Lorenzi Hernan A, Hoover Jeff, Inman Jason, Safford Todd, Murphy Sean, Kagan Leonid, Williamson Shannon J
Stand Genomic Sci. 2011 Jul 1;4(3):418-29. doi: 10.4056/sigs.1694706. Epub 2011 Jun 30.
In the past few years, the field of metagenomics has been growing at an accelerated pace, particularly in response to advancements in new sequencing technologies. The large volume of sequence data from novel organisms generated by metagenomic projects has triggered the development of specialized databases and tools focused on particular groups of organisms or data types. Here we describe a pipeline for the functional annotation of viral metagenomic sequence data. The Viral MetaGenome Annotation Pipeline (VMGAP) pipeline takes advantage of a number of specialized databases, such as collections of mobile genetic elements and environmental metagenomes to improve the classification and functional prediction of viral gene products. The pipeline assigns a functional term to each predicted protein sequence following a suite of comprehensive analyses whose results are ranked according to a priority rules hierarchy. Additional annotation is provided in the form of enzyme commission (EC) numbers, GO/MeGO terms and Hidden Markov Models together with supporting evidence.

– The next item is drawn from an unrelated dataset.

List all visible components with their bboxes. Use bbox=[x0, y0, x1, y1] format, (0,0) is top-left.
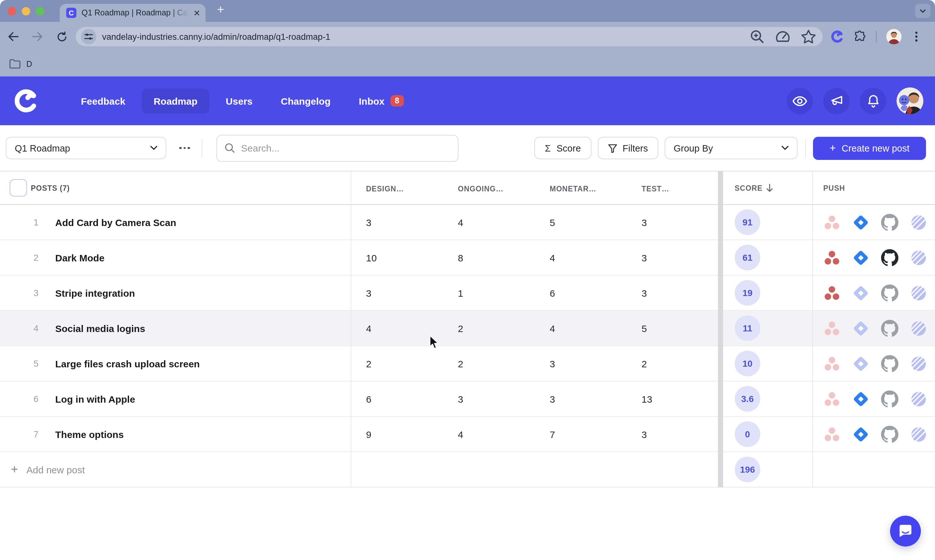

在过去几年中,宏基因组学领域一直在加速发展,特别是为了应对新测序技术的进步。宏基因组项目产生的来自新型生物体的大量序列数据引发了专注于特定生物体群体或数据类型的专业数据库和工具的开发。在这里,我们描述了一种用于病毒宏基因组序列数据功能注释的流程。病毒宏基因组注释流程(VMGAP)利用了许多专业数据库,如移动遗传元件集合和环境宏基因组,以改进病毒基因产物的分类和功能预测。该流程在一系列综合分析之后为每个预测的蛋白质序列赋予一个功能术语,其结果根据优先级规则层次进行排序。以酶委员会(EC)编号、GO/MeGO术语和隐马尔可夫模型的形式提供额外注释以及支持证据。